This directory contains mappings of legacy character sets from popular 8-bit
and 16-bit microcomputers as well as teletext to Unicode. Most of these
mappings are made possible using characters from the "Proposal to add
characters from legacy computers and teletext to the UCS".

Some of these systems have two kinds of mappings: a "video" or "memory" mapping
that reflects how bytes in video memory are mapped to characters, and an
"interchange" or "CHR$()" mapping that reflects how keyboard input, the BASIC
CHR$() function, or external I/O maps code values to characters. Either kind of
mapping may be needed depending on the use case.

The following systems are represented here along with notes. All trademarks and
registered trademarks are the property of their respective owners. The company
and product names used here are for identification purposes only.


Coleco Adam

ADAMOS7.TXT: Coleco Adam OS7 character set.
ADAMSWTR.TXT: Coleco Adam SmartWRITER character set.

The OS7 character set includes characters at $05-$1C that compose a graphic
that spells COLECOVISION. These have been mapped to characters in the Private
Use Area.

The SmartWRITER character set includes two unidentified characters at $08 and
$09 which have also been mapped to characters in the Private Use Area.


Amstrad CPC

AMSCPC.TXT: Amstrad CPC character set.

The Amstrad CPC character set contains three unidentified characters at $EF,
$FC, and $FD which have been mapped to characters in the Private Use Area.


Amstrad CP/M Plus, PCW, and ZX Spectrum 3+

AMSCPM.TXT: Amstrad CP/M Plus, PCW, and ZX Spectrum 3+ character set.

The slashed zero at $30 is mapped to U+0030+FE00, the recently-added
standardized variation sequence for a slashed zero. The non-slashed
zero at $7F is mapped to U+0030.


Apple II series

APL2PRIM.TXT: Apple II primary character set as mapped in memory.
APL2ALT1.TXT: Apple II alternate character set, version 1, as mapped in memory.
APL2ALT2.TXT: Apple II alternate character set, version 2, as mapped in memory.
APL2ICHG.TXT: Apple II character set as mapped by CHR$().

Version 1 of the alternate character set has the "running man" characters where
version 2 of the alternate character set has the "inverse return arrow" and
"title bar" characters.

Both versions of the alternate character set include a solid Apple logo at $40
and an open Apple logo at $41. Since the Apple logo is trademarked and thus
cannot be encoded, these are mapped to characters in the Private Use Area.

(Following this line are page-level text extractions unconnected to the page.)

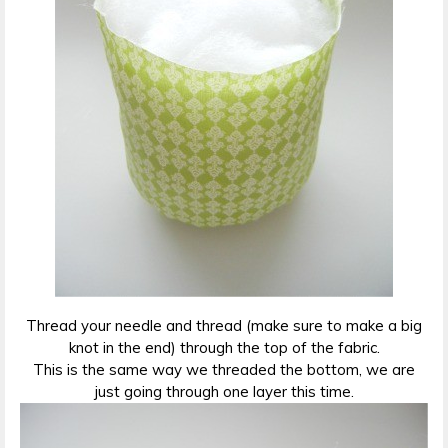
Thread your needle and thread (make sure to make a big
knot in the end) through the top of the fabric.
This is the same way we threaded the bottom, we are
just going through one layer this time.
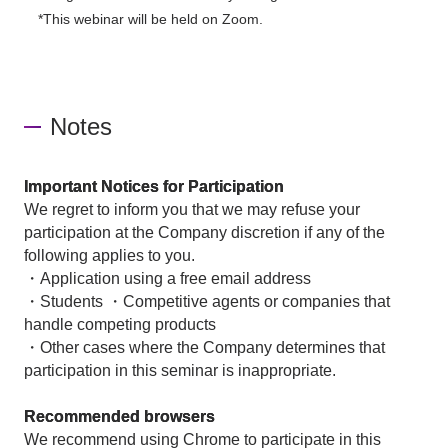
*This webinar will be held on Zoom.
Notes
Important Notices for Participation
We regret to inform you that we may refuse your
participation at the Company discretion if any of the
following applies to you.
・Application using a free email address
・Students ・Competitive agents or companies that
handle competing products
・Other cases where the Company determines that
participation in this seminar is inappropriate.
Recommended browsers
We recommend using Chrome to participate in this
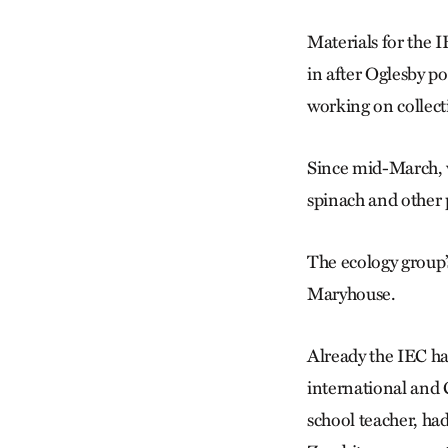
Materials for the I
in after Oglesby p
working on collect
Since mid-March, wh
spinach and other p
The ecology group’s
Maryhouse.
Already the IEC ha
international and 
school teacher, ha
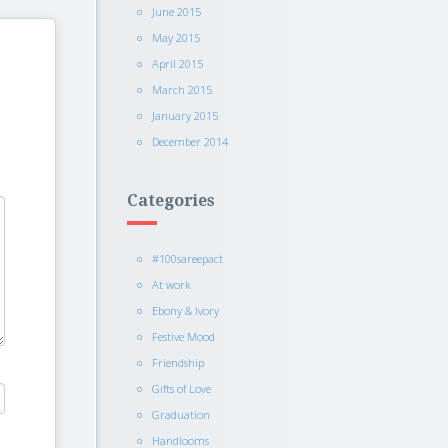
June 2015
May 2015
April 2015
March 2015
January 2015
December 2014
Categories
#100sareepact
At work
Ebony & Ivory
Festive Mood
Friendship
Gifts of Love
Graduation
Handlooms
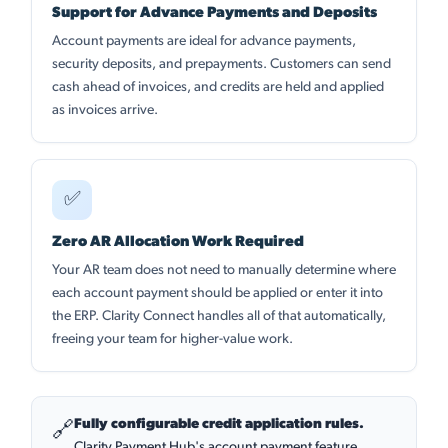
Support for Advance Payments and Deposits
Account payments are ideal for advance payments,
security deposits, and prepayments. Customers can send
cash ahead of invoices, and credits are held and applied
as invoices arrive.
✅
Zero AR Allocation Work Required
Your AR team does not need to manually determine where
each account payment should be applied or enter it into
the ERP. Clarity Connect handles all of that automatically,
freeing your team for higher-value work.
Fully configurable credit application rules.
🔗
Clarity Payment Hub's account payment feature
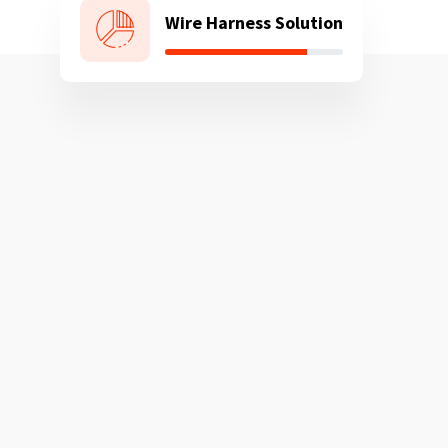
Wire Harness Solution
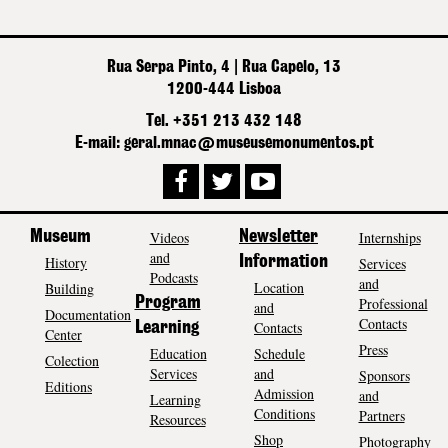
Rua Serpa Pinto, 4 | Rua Capelo, 13
1200-444 Lisboa
Tel. +351 213 432 148
E-mail: geral.mnac@museusemonumentos.pt
Museum
Videos
Newsletter
Internships
and
History
Information
Services
Podcasts
and
Location
Building
Program
Professional
and
Documentation
Contacts
Contacts
Learning
Center
Press
Education
Schedule
Colection
Services
and
Sponsors
Editions
Admission
and
Learning
Conditions
Partners
Resources
Shop
Photography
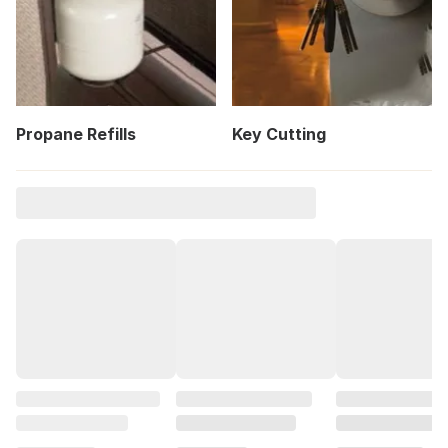
Propane Refills
Key Cutting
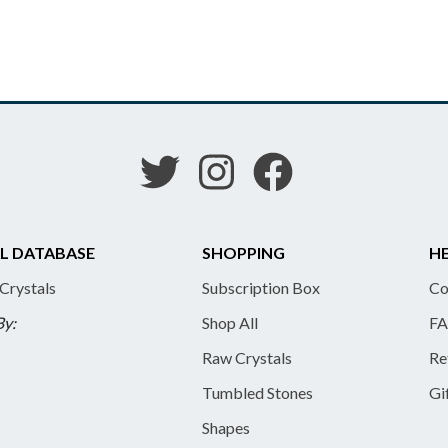
L DATABASE
SHOPPING
HE
 Crystals
Subscription Box
Co
By:
Shop All
FA
Raw Crystals
Re
Tumbled Stones
Gi
Shapes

Atari 8-bit series (ATASCII)

ATARI8VG.TXT: ATASCII graphics character set, memory-mapped.
ATARI8IG.TXT: ATASCII graphics character set, CHR$()-mapped.
ATARI8VI.TXT: ATASCII international character set, memory-mapped.
ATARI8II.TXT: ATASCII international character set, CHR$()-mapped.

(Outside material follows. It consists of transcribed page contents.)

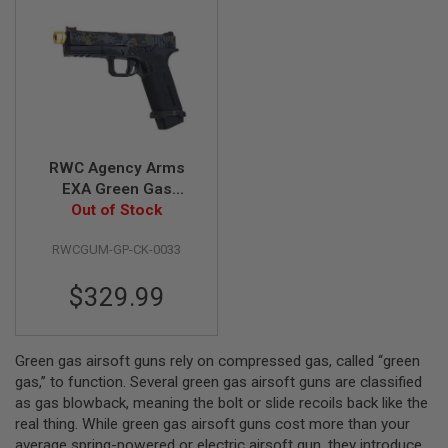
B
Y
P
L
A
T
F
O
R
M
RWC Agency Arms
EXA Green Gas
S
Airsoft Pistol (Ronin
Out of Stock
P
Agency Arms Gold
R
RWCGUM-GP-CK-0033
Mid-Line Barrel
I
N
Edition)
G
$329.99
G
U
N
S
Green gas airsoft guns rely on compressed gas, called “green
gas,” to function. Several green gas airsoft guns are classified
C
O
as gas blowback, meaning the bolt or slide recoils back like the
2
real thing. While green gas airsoft guns cost more than your
G
average spring-powered or electric airsoft gun, they introduce
U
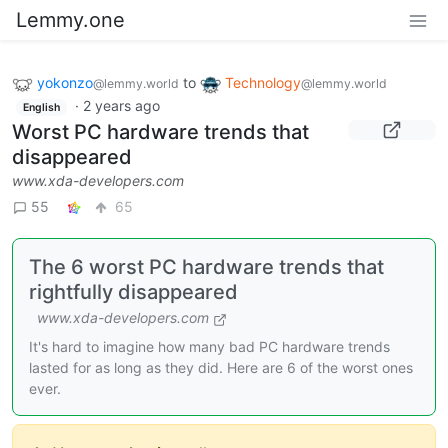
Lemmy.one
yokonzo
to
Technology
@lemmy.world
@lemmy.world
·
2 years ago
English
Worst PC hardware trends that
disappeared
www.xda-developers.com
55
65
The 6 worst PC hardware trends that
rightfully disappeared
www.xda-developers.com
It's hard to imagine how many bad PC hardware trends
lasted for as long as they did. Here are 6 of the worst ones
ever.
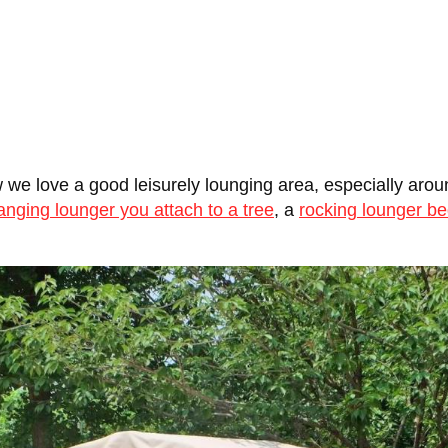
we love a good leisurely lounging area, especially aroun
anging lounger you attach to a tree
, a
rocking lounger b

The graphics character set has symbols and semigraphics where the international
character set has precomposed Latin characters with diacritics.

The CHR$() mappings are in a different order and do not include the control
characters at $1B-$1F, $7D-$7F, $8B-$8F, and $FD-$FF.


Atari ST

ATARISTV.TXT: Atari ST character set, memory-mapped.
ATARISTI.TXT: Atari ST character set, CHR$()-mapped.

The Atari ST character set is based on and similar to IBM PC code page 437, but
has different characters in some locations, in particular $00-$1F and $B0-$DF.

The CHR$() mapping is identical to the memory mapping except it does not
include the control characters at $00-$1F and $7F.

The Atari ST character set includes an Atari logo at $0E-$0F and an image of
J.R. "Bob" Dobbs at $1C-$1F. Both are trademarked and unsuitable for encoding,
so these are mapped to characters in the Private Use Area.


TRS-80 Color Computer

COCOICHG.TXT: TRS-80 Color Computer "Semigraphics 4" set as mapped by CHR$().
COCOSGR4.TXT: TRS-80 Color Computer "Semigraphics 4" set as mapped in memory.
COCOSGR6.TXT: TRS-80 Color Computer "Semigraphics 6" set as mapped in memory.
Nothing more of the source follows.